Au lendemain de l’ouverture d’un grand parapluie gouvernemental sur la question sensible du gaz de schiste, un premier rapport d’étape de la mission conjointe du Conseil général de l’industrie, de l’énergie et des technologies (CGIET) et du Conseil général de l’environnement et du développement durable (CGEDD) vient d’être remis au gouvernement. Plutôt favorable, il souligne notamment que la France serait « parmi les pays les plus prometteurs au niveau européen » en la matière.
Dans l’état actuel de nos connaissances, les ressources en gaz et huiles de roche-mère de notre pays restent « largement inconnues », faute d’avoir réalisé les travaux de recherches nécessaires à leur estimation souligne le rapport provisoire dans ses conclusions. Néanmoins, si ces ressources ne sont pas définitivement prouvées, la comparaison avec les formations géologiques comparables laisse à penser que notre pays est « parmi les pays les plus prometteurs au niveau européen en huiles dans le bassin parisien (100 millions de m3 techniquement exploitables) et en gaz dans le sud du pays (500 milliards de m3) » précise les experts.
Techniquement, le rapport reconnaît qu’il reste « encore des marges de progrès à réaliser et des approches innovantes à susciter », aussi bien en termes d’optimisation des forages pour accéder au maximum des ressources que pour rendre ces forages compatibles avec la protection de l’environnement. Les experts missionnés font état des « fortes préoccupations » d’élus et d’associations en matière de prélèvement sur la ressource en eau et de risques de pollution, considérant que la compatibilité d’une exploitation d’hydrocarbures non conventionnels apparaît « problématique dans certains territoires » dont l’économie repose sur l’image de marque, l’agriculture et l’activité touristique.

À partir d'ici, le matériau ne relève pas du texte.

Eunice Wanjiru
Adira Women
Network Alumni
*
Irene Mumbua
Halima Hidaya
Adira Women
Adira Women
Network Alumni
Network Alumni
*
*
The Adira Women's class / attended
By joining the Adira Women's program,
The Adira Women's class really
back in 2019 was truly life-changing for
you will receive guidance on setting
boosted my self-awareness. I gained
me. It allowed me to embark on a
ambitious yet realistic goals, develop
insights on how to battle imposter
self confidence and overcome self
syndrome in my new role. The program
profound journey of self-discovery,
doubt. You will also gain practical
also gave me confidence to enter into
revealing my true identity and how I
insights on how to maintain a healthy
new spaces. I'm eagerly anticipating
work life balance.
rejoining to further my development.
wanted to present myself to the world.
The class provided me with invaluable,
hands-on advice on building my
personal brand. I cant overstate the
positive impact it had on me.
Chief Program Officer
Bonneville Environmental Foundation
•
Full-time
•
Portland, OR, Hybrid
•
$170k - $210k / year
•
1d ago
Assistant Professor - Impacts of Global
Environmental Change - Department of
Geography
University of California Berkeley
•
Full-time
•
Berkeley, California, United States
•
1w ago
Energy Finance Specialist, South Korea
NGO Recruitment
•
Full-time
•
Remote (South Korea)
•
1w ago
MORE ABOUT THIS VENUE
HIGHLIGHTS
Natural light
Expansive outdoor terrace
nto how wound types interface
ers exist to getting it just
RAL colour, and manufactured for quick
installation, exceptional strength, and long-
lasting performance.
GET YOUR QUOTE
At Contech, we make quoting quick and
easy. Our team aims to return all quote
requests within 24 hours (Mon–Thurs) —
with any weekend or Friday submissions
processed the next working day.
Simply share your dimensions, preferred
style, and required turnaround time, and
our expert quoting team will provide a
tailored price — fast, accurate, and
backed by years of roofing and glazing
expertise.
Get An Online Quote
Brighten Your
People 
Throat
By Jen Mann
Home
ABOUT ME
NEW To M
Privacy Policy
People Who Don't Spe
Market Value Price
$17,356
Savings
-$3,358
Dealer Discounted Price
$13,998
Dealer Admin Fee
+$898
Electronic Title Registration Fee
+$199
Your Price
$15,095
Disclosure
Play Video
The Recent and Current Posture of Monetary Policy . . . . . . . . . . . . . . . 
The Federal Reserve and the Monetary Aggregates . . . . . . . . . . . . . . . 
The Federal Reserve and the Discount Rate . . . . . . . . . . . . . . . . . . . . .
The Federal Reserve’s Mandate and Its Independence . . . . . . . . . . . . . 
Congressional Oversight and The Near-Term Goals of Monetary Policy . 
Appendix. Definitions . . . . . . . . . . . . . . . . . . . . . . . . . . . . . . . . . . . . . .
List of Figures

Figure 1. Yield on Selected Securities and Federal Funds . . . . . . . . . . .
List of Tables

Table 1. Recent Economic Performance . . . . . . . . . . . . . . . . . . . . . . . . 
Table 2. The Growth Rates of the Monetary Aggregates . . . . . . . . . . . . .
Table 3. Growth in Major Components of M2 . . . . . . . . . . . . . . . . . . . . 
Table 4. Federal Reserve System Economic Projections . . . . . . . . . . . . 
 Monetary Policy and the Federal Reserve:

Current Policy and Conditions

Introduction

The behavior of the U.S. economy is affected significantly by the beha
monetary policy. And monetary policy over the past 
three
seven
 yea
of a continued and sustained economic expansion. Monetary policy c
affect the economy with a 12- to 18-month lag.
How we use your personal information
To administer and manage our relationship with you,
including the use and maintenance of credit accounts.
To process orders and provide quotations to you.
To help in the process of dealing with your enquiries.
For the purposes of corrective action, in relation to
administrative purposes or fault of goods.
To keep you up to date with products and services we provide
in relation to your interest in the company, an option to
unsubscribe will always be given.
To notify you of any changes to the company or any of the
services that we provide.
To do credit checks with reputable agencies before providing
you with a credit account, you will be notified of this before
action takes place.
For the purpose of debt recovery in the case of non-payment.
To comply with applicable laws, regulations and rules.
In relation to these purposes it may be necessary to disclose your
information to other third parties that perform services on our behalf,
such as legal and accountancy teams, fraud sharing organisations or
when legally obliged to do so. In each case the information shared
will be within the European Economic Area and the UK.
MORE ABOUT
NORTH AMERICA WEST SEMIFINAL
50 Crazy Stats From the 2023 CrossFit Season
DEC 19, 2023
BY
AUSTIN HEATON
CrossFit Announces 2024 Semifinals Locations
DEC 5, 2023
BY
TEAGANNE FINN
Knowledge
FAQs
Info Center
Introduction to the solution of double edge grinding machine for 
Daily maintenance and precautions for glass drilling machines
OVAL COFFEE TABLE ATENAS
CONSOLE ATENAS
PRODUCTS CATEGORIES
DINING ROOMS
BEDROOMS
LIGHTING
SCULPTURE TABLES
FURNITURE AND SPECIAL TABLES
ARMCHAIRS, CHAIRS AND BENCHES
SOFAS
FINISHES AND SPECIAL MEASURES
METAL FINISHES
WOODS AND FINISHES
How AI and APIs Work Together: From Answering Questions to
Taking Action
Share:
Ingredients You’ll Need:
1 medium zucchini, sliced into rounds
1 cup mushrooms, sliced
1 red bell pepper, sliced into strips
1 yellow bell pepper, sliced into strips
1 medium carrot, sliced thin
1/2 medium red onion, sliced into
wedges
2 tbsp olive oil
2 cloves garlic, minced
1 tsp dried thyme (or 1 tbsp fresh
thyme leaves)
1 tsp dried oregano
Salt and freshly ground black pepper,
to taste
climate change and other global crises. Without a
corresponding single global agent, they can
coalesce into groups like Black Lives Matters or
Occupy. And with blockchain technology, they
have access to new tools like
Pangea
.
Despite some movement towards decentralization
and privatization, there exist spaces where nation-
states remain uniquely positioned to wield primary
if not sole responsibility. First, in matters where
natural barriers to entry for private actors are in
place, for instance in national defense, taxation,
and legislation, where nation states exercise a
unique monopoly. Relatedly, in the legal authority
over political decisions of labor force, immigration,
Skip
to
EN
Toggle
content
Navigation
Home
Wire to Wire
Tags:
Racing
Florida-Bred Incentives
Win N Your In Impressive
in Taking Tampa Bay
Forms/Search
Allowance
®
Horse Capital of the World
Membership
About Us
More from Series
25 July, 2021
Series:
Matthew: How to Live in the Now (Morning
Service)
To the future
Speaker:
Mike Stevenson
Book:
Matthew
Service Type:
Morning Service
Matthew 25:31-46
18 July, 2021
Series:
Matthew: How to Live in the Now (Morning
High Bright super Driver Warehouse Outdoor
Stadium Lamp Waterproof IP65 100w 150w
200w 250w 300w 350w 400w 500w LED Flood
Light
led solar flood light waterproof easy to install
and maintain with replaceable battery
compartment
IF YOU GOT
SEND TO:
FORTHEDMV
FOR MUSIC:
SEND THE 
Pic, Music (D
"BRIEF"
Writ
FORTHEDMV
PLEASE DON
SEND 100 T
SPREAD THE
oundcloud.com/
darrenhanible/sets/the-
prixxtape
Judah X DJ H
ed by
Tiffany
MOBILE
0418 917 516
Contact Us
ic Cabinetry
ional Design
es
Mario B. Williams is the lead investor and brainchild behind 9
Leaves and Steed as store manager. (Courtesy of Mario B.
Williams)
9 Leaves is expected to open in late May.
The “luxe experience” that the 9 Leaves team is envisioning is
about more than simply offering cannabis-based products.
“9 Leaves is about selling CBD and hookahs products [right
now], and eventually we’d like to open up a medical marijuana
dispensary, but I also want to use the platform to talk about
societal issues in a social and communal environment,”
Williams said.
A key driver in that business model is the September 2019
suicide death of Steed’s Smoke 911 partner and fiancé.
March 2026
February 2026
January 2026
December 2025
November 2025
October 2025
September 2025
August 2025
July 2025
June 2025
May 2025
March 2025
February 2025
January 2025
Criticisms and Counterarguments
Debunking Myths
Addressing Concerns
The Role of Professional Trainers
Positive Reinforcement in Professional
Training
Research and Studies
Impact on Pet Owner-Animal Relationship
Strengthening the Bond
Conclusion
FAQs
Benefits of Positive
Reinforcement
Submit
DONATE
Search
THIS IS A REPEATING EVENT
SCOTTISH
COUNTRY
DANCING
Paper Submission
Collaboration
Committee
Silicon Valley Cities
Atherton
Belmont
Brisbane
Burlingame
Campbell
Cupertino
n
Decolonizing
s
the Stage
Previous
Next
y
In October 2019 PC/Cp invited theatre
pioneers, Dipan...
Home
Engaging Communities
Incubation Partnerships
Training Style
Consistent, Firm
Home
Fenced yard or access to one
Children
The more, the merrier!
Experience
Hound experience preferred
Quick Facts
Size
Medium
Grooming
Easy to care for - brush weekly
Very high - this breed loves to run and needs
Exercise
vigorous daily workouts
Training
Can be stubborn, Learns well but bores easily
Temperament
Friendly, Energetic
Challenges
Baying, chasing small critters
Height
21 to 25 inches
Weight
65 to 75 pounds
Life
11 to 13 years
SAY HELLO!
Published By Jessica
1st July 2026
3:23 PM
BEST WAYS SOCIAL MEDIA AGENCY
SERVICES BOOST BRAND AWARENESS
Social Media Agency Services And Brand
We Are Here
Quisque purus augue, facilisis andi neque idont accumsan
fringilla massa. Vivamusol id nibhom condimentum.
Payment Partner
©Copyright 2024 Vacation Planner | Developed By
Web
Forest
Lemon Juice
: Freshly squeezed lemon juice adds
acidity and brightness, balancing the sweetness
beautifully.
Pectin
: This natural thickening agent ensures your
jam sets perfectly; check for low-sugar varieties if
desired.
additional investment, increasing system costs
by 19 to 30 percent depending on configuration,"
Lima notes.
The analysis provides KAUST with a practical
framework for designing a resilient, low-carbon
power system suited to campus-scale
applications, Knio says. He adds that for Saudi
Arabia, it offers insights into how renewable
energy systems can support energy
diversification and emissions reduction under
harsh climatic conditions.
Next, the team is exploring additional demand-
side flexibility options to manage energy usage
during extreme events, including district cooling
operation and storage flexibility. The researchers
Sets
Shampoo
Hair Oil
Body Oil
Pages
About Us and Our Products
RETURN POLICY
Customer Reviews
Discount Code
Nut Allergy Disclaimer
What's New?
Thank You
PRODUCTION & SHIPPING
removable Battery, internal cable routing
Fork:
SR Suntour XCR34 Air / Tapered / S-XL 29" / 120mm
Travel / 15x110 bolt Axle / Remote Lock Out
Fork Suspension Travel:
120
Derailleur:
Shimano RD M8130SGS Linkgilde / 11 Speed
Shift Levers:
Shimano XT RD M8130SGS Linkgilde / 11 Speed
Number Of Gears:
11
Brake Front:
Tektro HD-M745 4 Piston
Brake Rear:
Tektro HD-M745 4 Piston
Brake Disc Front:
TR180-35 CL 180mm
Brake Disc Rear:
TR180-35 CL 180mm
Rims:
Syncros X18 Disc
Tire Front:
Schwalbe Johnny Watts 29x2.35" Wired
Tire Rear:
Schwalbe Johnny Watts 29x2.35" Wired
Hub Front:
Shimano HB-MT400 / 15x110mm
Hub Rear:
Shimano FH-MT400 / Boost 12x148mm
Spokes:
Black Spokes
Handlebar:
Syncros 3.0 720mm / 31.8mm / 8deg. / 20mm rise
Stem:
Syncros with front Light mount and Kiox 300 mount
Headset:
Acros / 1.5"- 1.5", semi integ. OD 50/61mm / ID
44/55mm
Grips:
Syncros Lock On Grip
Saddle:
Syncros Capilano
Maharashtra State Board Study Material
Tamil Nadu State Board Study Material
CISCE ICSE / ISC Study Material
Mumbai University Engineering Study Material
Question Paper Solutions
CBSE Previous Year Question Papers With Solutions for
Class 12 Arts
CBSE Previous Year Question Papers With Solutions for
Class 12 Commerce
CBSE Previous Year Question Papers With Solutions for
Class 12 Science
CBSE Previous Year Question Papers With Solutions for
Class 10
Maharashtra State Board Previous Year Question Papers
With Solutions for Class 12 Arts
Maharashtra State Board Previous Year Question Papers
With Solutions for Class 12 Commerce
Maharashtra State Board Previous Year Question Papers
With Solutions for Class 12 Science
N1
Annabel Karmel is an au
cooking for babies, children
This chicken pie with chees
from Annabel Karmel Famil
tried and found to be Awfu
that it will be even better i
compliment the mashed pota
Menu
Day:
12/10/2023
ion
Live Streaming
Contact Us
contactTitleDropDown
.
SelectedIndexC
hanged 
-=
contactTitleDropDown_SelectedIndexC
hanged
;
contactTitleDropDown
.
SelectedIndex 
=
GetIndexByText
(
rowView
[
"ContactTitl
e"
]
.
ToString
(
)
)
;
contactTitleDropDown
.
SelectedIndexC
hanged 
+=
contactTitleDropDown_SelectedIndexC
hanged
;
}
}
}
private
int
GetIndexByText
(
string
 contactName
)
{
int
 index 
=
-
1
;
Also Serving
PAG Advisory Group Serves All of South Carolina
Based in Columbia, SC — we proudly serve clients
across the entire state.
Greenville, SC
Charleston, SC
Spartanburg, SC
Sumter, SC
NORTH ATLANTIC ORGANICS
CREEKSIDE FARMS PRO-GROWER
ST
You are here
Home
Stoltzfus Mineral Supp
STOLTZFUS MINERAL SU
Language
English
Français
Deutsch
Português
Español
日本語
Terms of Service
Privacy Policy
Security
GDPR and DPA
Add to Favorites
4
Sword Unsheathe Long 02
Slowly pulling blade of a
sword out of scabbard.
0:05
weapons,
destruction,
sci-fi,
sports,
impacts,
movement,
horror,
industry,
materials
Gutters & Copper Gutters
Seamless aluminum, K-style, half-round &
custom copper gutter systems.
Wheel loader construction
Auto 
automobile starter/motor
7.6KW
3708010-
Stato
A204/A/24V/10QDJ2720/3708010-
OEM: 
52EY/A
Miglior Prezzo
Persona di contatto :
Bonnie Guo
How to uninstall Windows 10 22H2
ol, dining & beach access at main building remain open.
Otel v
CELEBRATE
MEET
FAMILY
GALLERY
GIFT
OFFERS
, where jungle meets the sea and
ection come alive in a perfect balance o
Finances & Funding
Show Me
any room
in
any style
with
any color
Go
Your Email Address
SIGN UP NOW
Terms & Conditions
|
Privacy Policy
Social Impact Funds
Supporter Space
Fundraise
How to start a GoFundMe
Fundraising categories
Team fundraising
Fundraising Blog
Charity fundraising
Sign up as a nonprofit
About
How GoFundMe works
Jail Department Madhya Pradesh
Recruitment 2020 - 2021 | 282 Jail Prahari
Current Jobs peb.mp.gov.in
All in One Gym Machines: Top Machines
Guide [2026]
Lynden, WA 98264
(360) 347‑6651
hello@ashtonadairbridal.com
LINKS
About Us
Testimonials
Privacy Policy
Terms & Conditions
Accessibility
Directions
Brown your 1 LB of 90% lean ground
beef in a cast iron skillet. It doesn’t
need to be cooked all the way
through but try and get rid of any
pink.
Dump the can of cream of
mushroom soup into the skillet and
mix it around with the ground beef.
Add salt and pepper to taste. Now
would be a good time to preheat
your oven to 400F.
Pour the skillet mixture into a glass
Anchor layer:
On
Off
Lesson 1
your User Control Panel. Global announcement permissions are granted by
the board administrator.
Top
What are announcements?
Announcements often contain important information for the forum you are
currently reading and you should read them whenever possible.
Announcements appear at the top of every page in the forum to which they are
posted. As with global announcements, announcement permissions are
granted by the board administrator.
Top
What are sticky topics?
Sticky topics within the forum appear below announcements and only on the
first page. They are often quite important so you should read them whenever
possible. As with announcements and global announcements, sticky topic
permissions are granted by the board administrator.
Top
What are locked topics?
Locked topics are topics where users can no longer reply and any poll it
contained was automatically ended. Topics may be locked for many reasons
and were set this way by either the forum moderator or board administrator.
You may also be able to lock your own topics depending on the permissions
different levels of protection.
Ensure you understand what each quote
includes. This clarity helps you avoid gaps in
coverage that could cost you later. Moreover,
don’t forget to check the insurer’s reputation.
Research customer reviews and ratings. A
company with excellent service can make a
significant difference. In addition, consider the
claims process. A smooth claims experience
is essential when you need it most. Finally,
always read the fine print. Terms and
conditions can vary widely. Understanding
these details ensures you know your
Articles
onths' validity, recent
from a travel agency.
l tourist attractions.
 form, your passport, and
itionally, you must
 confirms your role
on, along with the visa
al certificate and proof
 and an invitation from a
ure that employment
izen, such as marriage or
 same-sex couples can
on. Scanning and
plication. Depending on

Ne pas rester dans l’ignorance
Favorable à la poursuite des recherches, le rapport préconise de respecter 4 conditions pour maîtriser techniquement les risques et limiter l’impact de l’activité industrielle. Le CGIET et le CGEDD recommandent une bonne connaissance de la géologie et de l’hydrogéologie locales, que les meilleures technologies disponibles soient utilisées, que les travaux de recherches d’hydrocarbures soient strictement encadrés d’un point de vue technique et juridique, et enfin que l’autorité en charge de la police des mines exerce ses contrôles avec rigueur.
Au-delà ces recommandations somme toute logique, le rapport considère surtout qu’il serait « dommageable », pour l’économie nationale et pour l’emploi, que notre pays aille jusqu’à s’interdire l’exploitation de ces gaz non conventionnels. Pour le CGIET et le CGEDD, « rester dans l’ignorance d’un éventuel potentiel ne serait cohérent ni avec les objectifs de la loi POPE, ni avec le principe de précaution ». Mais, pour ce faire, il est indispensable de réaliser des travaux de recherche et des tests d’exploration conclut le rapport.
Parmi les conseils des experts comme une consultation préalable du public, le document remis au gouvernement préconise également une révision fiscale afin d’intéresser financièrement les collectivités territoriales à cette exploitation. De manière surprenante, le rapport oublie d’intéresser également financièrement les propriétaires privés qui se verraient tout bonnement expropriés.
Forte mobilisation des opposants
Si le rapport donne des arguments aux défenseurs de recherches plus poussées en la matière, il devrait nourrir la polémique entre un gouvernement prudent et marchant sur des ?ufs dans cette affaire, et les écologistes et élus locaux, opposés à toute exploitation, soit par principe, soit par intérêts particuliers. Car en Ardèche, en Seine-et-Marne ou dans le Larzac, la mobilisation déjà forte risque de se poursuivre.
Pour le collectif 07 Stop au gaz de schiste, « la ficelle est trop grosse ». Considérant ce rapport comme une commande favorable à ces gaz non conventionnels, le mouvement ardéchois craint qu’il accélère l’exploitation et les forages notamment en Ardèche.
Il faut dire que ce rapport tombe mal, remis quelques jours seulement après la publication d’une étude alarmante de la Commission de l’Energie et du Commerce de la Chambre des représentants américaine, qui a révélé l’utilisation de produits cancérigènes dans l’exploitation de cette source d’énergie. Pour en rajouter, un accident avec déversement de liquide de forage s’est par ailleurs produit mardi en Pennsylvanie polluant la rivière voisine. La question du gaz de schiste en France est décidément loin d’être réglée.